- **Data for the task**:
□ □ □ □ □
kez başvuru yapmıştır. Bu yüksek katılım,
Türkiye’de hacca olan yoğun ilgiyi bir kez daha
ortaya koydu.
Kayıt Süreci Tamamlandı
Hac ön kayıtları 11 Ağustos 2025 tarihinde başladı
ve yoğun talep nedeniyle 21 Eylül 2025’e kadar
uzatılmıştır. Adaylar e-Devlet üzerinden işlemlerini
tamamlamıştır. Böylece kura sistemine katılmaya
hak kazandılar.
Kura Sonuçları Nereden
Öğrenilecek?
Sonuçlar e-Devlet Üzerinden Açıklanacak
□ □ □ □ □
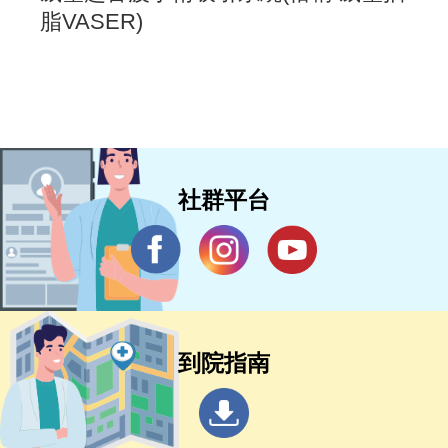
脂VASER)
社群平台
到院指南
□ □ □ □ □
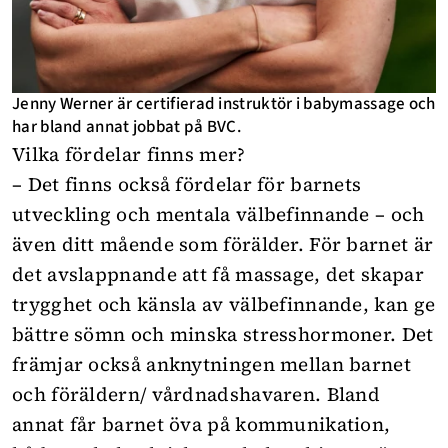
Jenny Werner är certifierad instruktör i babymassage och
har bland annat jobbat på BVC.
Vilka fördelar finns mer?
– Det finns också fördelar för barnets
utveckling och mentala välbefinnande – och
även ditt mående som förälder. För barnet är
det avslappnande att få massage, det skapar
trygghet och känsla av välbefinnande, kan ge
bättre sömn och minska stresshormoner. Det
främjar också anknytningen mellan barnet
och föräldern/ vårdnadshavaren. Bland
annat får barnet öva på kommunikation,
□ □ □ □ □
- **What you need to do**: Out of the data above, set down the lines from the one with "hak kazandılar." to the one with "Sonuçlar e-Devlet Üzerinden Açıklanacak", both included, exactly as written and with no additions.

- **Written answer**:
hak kazandılar.
Kura Sonuçları Nereden
Öğrenilecek?
Sonuçlar e-Devlet Üzerinden Açıklanacak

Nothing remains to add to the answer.